We now have 48 control files (6 models $\times$ 8 points). Each one of us picks 1-2 control files and runs them.

You can check that your directory and file structure resembles the diagram above (Note: the above diagram is shortened and does not show the directories for models 2 to 5).

cd ~/DAY-4
tree
# or:  tree --charset=ascii

Select a model (say X) and one of the 8 files (say Y), and run bpp. IMPORTANT: Change X and Y in the following command to the numbers you picked:

cd ~/DAY-4/BPP/bf/modelX/Y
bpp --cfile modelX.ctl.Y

Each modelX folder contains a file called betaweights.csv (depending on BPP version, it may be called modelX.ctrl.betaweights.csv; we will refer to it as betaweights.csv, therefore simply rename to betaweights.csv). We can make use of that file to calculate the marginal log-likelihood once the 8 runs for model X finish. The file has three columns: beta (beta value), weight (quadrature weight), ElnfX (average log-likelihood for power beta). The first two columns are already filled by BPP, and we need to fill the last column with the output from BPP. At the end of each run you will notice a line:

BFbeta = B E_b(lnf(X)) = L

you can also obtain the value by grepping the output file with BFbeta, once your run finishes:

grep BFbeta out.modelX.txt

you can copy value L into the correspodning line in betaweights.csv. Make sure the value in the beta column matches the BPP output.

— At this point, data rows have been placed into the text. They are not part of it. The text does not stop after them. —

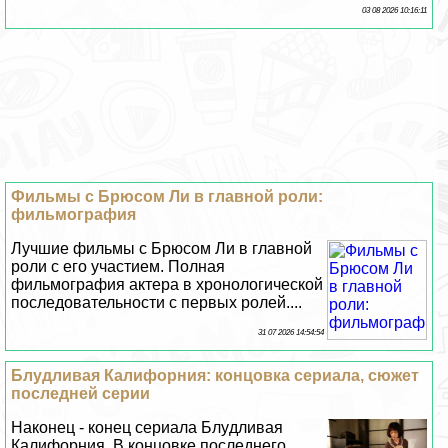
03 08 2026 10:16:11
Фильмы с Брюсом Ли в главной роли:
фильмография
Лучшие фильмы с Брюсом Ли в главной
роли с его участием. Полная
фильмография актера в хронологической
последовательности с первых ролей....
31 07 2026 14:54:54
Блyдливая Калифорния: концовка сериала, сюжет
последней серии
Наконец - конец сериала Блyдливая
Калифорния. В концовке последнего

As we might not be able to finish all runs in time during the tutorial, the below table contains the output files of the 48 runs:

Model 8 output files
1 bf-small-out1.tar.gz
2 bf-small-out2.tar.gz
3 bf-small-out3.tar.gz
4 bf-small-out4.tar.gz
5 bf-small-out5.tar.gz
6 bf-small-out6.tar.gz

Once the betaweights.csv is complete, we can calculate the marginal log-likelihood for the model with the Equation:

$$ \log f(X\ |\ M) \approx \frac{1}{2} \sum_{i=1}^n w_i \times {\cal E}_{\beta_i} \{\log f(X\ |\ \theta)\} $$

In other words, pairwisely multiply the columns weight and ElnfX, add up the products and divide by two. You can do that with the following command:

cut -f 2,3 -d',' betaweights.csv | tail -n +2 | awk -F ',' '{printf "%.6f\n", $1 * $2}' | paste -sd+ | bc -l | awk '{printf "%.6f\n", $1/2}'

Create a table of marginal log-likelihoods for the six models:

Model $\log f(X \mid M)$
1
2
3
4
5
6

and we should be able to calculate log-scale Bayes factors by subtracting marginal log-likelihoods. For example, to compare model 3 and 6:

$$ B_{36} = \log f(X \mid M_3) - \log f(X \mid M_6) $$

Exercise: Below is a table with our completed larger runs with 16 points. You can download the completed betaweights.csv and try to calculate the marginal log-likelihood for each model, and then decide which model is the most probable. Compare also the marginal likelihoods with the ones produced from the smaller runs with 8 points.

Model Beta weights file
model-1.tar.gz betaweights.csv
model-2.tar.gz betaweights.csv
model-3.tar.gz betaweights.csv
model-4.tar.gz betaweights.csv
model-5.tar.gz betaweights.csv
model-6.tar.gz betaweights.csv

Marginal likelihood calculation results.

Bayes factor approximation with the Savage-Dickey density ratio

An approximation of Bayes factors can be done using the Savage-Dickey density ratio when the models we are comparing are nested, thus avoiding the expensive quadrature algorithm.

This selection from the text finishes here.